I am trying to delete every space between words and uppercase every letter of a word with foldr.

I have tried it with map:

deleteSpaces:: String -> String
deleteSpaces word = (filter(not . isSpace) .unwords . map (\(x:xs) -> (toUpper x):xs) . words) word

it works.

But with foldr I always get an error:

deleteSpacesF :: String -> String
deleteSpacesF word = (filter(not . isSpace) . unwords . foldr (\(x:xs) acc -> (toUpper x) : xs : acc) [] . words) word

I have also tried (\x acc -> (toUpper (head x)):(tail x):acc)

The error is:

• Couldn't match type ‘Char’ with ‘[Char]’ Expected: String Actual: Char • In the first argument of ‘(:)’, namely ‘(toUpper x)’ In the expression: (toUpper x) : xs : acc In the first argument of ‘foldr’, namely ‘(\ (x : xs) acc -> (toUpper x) : xs : acc)’

CodePudding user response：

x is a Char, not a String, so head x and tail x, make no sense.

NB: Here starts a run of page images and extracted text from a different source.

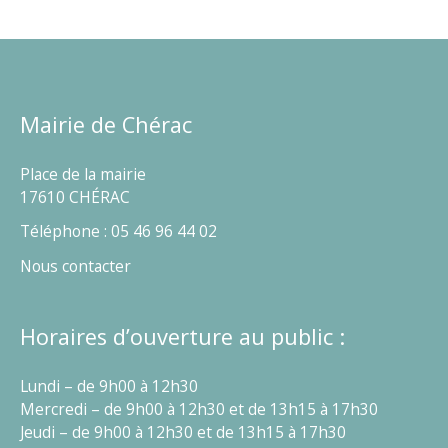
Mairie de Chérac
Place de la mairie
17610 CHÉRAC
Téléphone : 05 46 96 44 02
Nous contacter
Horaires d’ouverture au public :
Lundi – de 9h00 à 12h30
Mercredi – de 9h00 à 12h30 et de 13h15 à 17h30
Jeudi – de 9h00 à 12h30 et de 13h15 à 17h30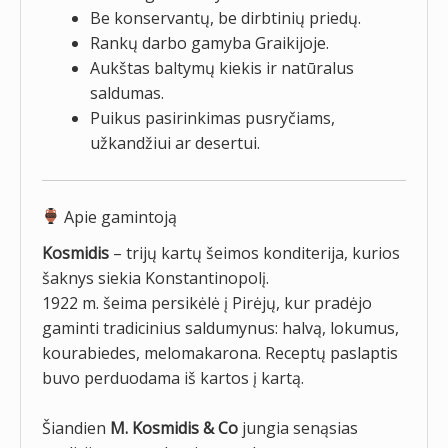
Be konservantų, be dirbtinių priedų.
Rankų darbo gamyba Graikijoje.
Aukštas baltymų kiekis ir natūralus
saldumas.
Puikus pasirinkimas pusryčiams,
užkandžiui ar desertui.
Apie gamintoją
Kosmidis
– trijų kartų šeimos konditerija, kurios
šaknys siekia Konstantinopolį.
1922 m. šeima persikėlė į Pirėjų, kur pradėjo
gaminti tradicinius saldumynus: halvą, lokumus,
kourabiedes, melomakarona. Receptų paslaptis
buvo perduodama iš kartos į kartą.
Šiandien
M. Kosmidis & Co
jungia senąsias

You use x as the head and xs as the tail, so.

Here it thus looks like:

deleteSpacesF :: String -> String
deleteSpacesF = concat . foldr (\(x:xs) -> ((toUpper x : xs) :)) [] . words

you can also omit the concat with:

deleteSpacesF :: String -> String
deleteSpacesF = foldr (\(x:xs) -> (toUpper x :) . (xs   )) [] . words

CodePudding user response：

You could do something like this:

process = concat . map cap . words
    where
        cap [] = []
        cap (x:xs) = (toUpper x):xs

This defines a helper function to capitalise the first letter, which can then be mapped over each word derived from splitting the original string.

Note that words will also treat tabs and newlines as separators along with regular spaces, so you may need to modify that if you only care about space characters.